Grant Writing 101: Mistakes That Get Applications Rejected
Federal grant funding is competitive. NIH funds about 20% of applications; NSF is similar. The applications that fail often make the same mistakes. Here's what to avoid.
1. Not Following the Instructions
This sounds obvious, but it's the #1 reason for rejection. Federal grants have specific requirements:
- Page limits (if it says 12 pages, page 13 won't be read)
- Font sizes (11pt Arial means 11pt Arial, not 10pt)

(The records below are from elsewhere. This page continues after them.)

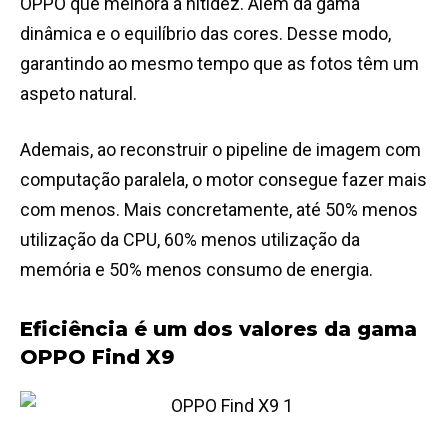
OPPO que melhora a nitidez. Além da gama
dinâmica e o equilíbrio das cores. Desse modo,
garantindo ao mesmo tempo que as fotos têm um
aspeto natural.
Ademais, ao reconstruir o pipeline de imagem com
computação paralela, o motor consegue fazer mais
com menos. Mais concretamente, até 50% menos
utilização da CPU, 60% menos utilização da
memória e 50% menos consumo de energia.
Eficiência é um dos valores da gama
OPPO Find X9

- Required sections in required order
- Specific formatting for budgets, biosketches, and supporting documents
Program officers review hundreds of applications. They will not make allowances for "creative" formatting or missing sections.
2. Misaligned Scope
Your proposal must fit the program. Common mismatches:
- Proposing basic research to an applied research program
- Submitting a project outside the stated priority areas
- Requesting funding levels way above or below the program's range
Read the program announcement carefully. If your project doesn't fit, find a different program — don't try to force it.
3. Vague Objectives
"We will study the impact of climate change" is not an objective. Federal reviewers want:
- Specific, measurable aims
- Clear methodology
- Defined deliverables
- Realistic timelines
What exactly will you do? How will you measure success? What will exist at the end that doesn't exist now?
4. Weak Evaluation Plans
Especially for programmatic grants (education, community development), funders want to know how you'll measure impact. "We will survey participants" is not enough. What will you measure? What's success? How will you know if it worked?
5. Budget Misalignment
Your budget should match your narrative. If you describe a project requiring three full-time staff, but budget for one, reviewers notice. Common issues:
- Personnel costs that don't match the work described
- Missing indirect costs (if your institution charges them)
- Equipment without justification
- Travel without purpose
6. Ignoring Review Criteria
The program announcement tells you exactly how applications will be scored. Usually it's something like: Significance (20%), Innovation (20%), Approach (40%), Investigators (10%), Environment (10%).
Structure your proposal to clearly address each criterion. Make it easy for reviewers to score you well.
7. Submitting at the Last Minute
Systems crash. Uploads fail. SAM.gov registrations expire. Grants.gov has quirks. Submit at least 48 hours early to handle problems.